The output I'm expecting is a deduped list T1, T2, T3

I'm on Mac OS X.

This is what I was able to get. I could not get past this

grep -o -i 'tb.*\Z' *logs_* | uniq

This gives empty results. I was using \Z as I want till the end of the string (and not end of the line)

Need help to build the right command.


Solution

  • Something like:

    grep -E -o -i 'DB ?\. ?[A-Z0-9$_]+' | cut -d . -f 2 | tr -d ' ' | sort -u
    

    \Z is not supported by grep, as far as I can tell. And in languages that do support it, it really means until the end of the string, not the end of some "word" in the string. So you need to explicitly match the table name in your grep.

    I use -E to use grep's extended regular expressions, which makes + and ? recognized as regex metacharacters. This isn't absolutely necessary; you could leave off the -E and use \+ and \? instead.
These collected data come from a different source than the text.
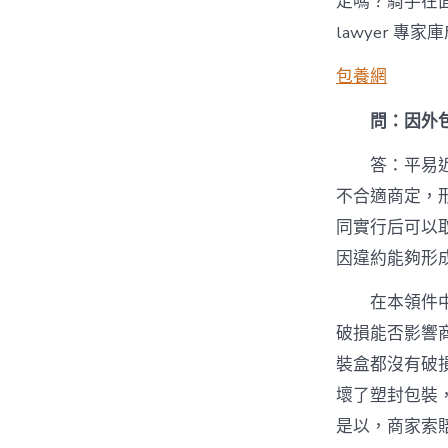
定嗎？騎手在
lawyer 專家
包養網
問：因外
答：平易
不合適商定，
同實行后可以
因違約能夠形
在本領件
破損能否影響
裝盒都沒有破
壞了塑封包裝
是以，商家索賠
    The regular expression DB ?\. ?[A-Z0-9$_]+ (or DB \?\. \?[A-Z0-9$_]\+ if you leave off the -E flag) matches:

    the literal characters "DB" (case insensitively, because of -i)
    an optional space
    a literal "."
    an optional space
    one or more of any ascii letters, digits, $ or _ (the characters that can appear in an unquoted mysql table name)
    

    cut removes the database name, tr removes spaces before the table name, and sort -u returns just the unique table names. (uniq by itself does not do this; it only removes lines that are duplicates of the previous line, so only would have done what you want if you sorted first.)